Contents

[Podcast] Nate Hughes on Turning Donors into Partners through Intentional Relationships

 

Today on The Modern Nonprofit Fundraiser podcast, we’re talking to Nate Hughes, VP of Partnerships at 1Mission. When we heard about Nate’s title, and his philosophy on donor relationships, we knew we had to sit him down to explain his approach to fundraising. The conversation did not disappoint. 
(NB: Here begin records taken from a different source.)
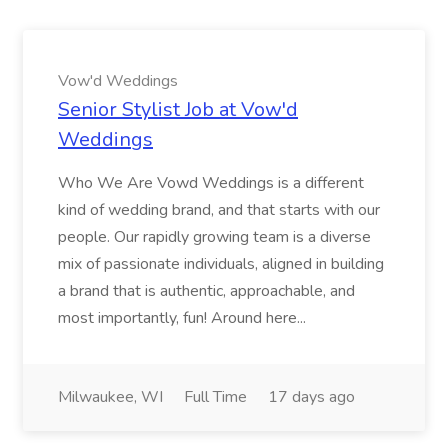
Vow'd Weddings
Senior Stylist Job at Vow'd
Weddings
Who We Are Vowd Weddings is a different
kind of wedding brand, and that starts with our
people. Our rapidly growing team is a diverse
mix of passionate individuals, aligned in building
a brand that is authentic, approachable, and
most importantly, fun! Around here...
Milwaukee, WI
Full Time
17 days ago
Learn how Nate, and the entire 1Mission team, leverage donor programs to inspire loyalty, community and drive generosity. If you’d like to know more, follow Nate on Twitter or check out the 1Mission website

Here are the most important insights that Nate offered to us: 

  1. Changing the name of their fundraising department from “development” to “partnerships” helped solidify the vision for Nate’s entire team. They are focused on building genuine partnerships that are more than just transactions. 
  2. Developing a variety of fundraising programs allows donors to choose what they’re most interested in. When they are getting what they want from your nonprofit, they are driven to loyalty, advocacy and generosity. 
  3. Don’t approach donor relationships as a “set it and forget it” program. Think about new ways that you can reignite their passion and give them goals to look forward to. 
  4. Cultivating a culture of transparency, especially around impact, helps maintain relationships with major donors. 
  5. Focus on internal communications and operations to make fundraising and personalization of the donor experience the best it can be. 

Full Transcript

Gabe Cooper: Hey, everybody. Today, we have Nate Hughes with us. Nate is the VP of Partnerships at 1MISSION. Nate has a degree from Arizona State. He went to Phoenix Seminary and has a master’s in biblical studies and spent several years actually doing work in the Czech Republic for an organization that we work with, actually, called Josiah Venture. 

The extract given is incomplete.